Under the Black Hills Energy Solar Power Program, homeowners with systems sized 0.5 kW – 30 kW can earn $0.030 per kWh. The contract is for a 10-year period, during which the utility can claim all your RECs.
Xcel customer in Colorado can sign up for the utility’s Solar Rewards program which pays homeowners $0.005/kWh. Again, the trade-off is that you sign a contract to give Xcel your RECs – this time for 20 years.
Should the market for solar RECs take off in the state in the meantime, you may be out of pocket if you sign up for a PBI. On the flip side, at least with the PBI you guarantee the additional income for a decade or two. If you’re in an area serviced by both utilities, Black Hills Energy seems to me to be the better choice, given the difference in compensation and contract length.
City of Boulder solar incentives
Colorado is a fairly generous state for solar incentives, but the City of Boulder goes a step farther. Boulder created a home solar grant program in 2020 that can cover up to 50% of total project costs after rebates, incentives and tax credits for a family of four with an income below $102,450 a year.

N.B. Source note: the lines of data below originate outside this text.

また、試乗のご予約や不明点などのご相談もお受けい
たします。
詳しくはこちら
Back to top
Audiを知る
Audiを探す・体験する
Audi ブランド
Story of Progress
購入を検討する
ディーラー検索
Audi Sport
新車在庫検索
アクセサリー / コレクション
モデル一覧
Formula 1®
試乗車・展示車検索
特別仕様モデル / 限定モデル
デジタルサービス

The City of Boulder also offers a solar rebate worth approximately 15% of the city sales and use tax paid on materials and permits for a home solar installation. The rebate applies to solar water heat, solar photovoltaics, and solar pool heating and the average rebate is around $140 for a 4.5 kW photovoltaic system.

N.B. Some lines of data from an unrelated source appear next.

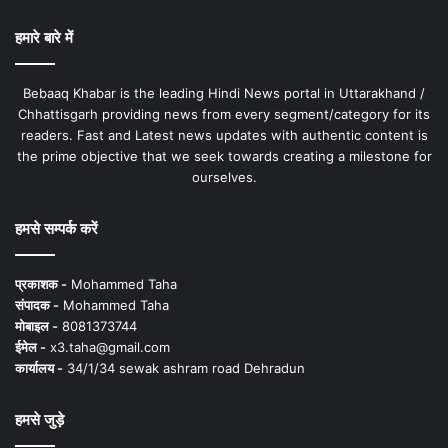
हमारे बारे में
Bebaaq Khabar is the leading Hindi News portal in Uttarakhand /
Chhattisgarh providing news from every segment/category for its
readers. Fast and Latest news updates with authentic content is
the prime objective that we seek towards creating a milestone for
ourselves.
हमसे सम्पर्क करें
प्रकाशक -
Mohammed Taha
संपादक -
Mohammed Taha
मोबाइल -
8081373744
ईमेल -
x3.taha@gmail.com
कार्यालय -
34/1/34 sewak ashram road Dehradun
हमसे जुड़े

Final thoughts on state solar incentives in Colorado
Colorado makes it easy to go solar. If you live in the Centennial State, you can take advantage of a state sales tax exemption, advantageous net metering, PBIs, and property tax exemptions. Depending on where you live and your income, you may even be able to get solar installed entirely free or at least at a hefty discount. And if you install solar in Colorado before 2032, don’t forget your 30% federal solar tax credit!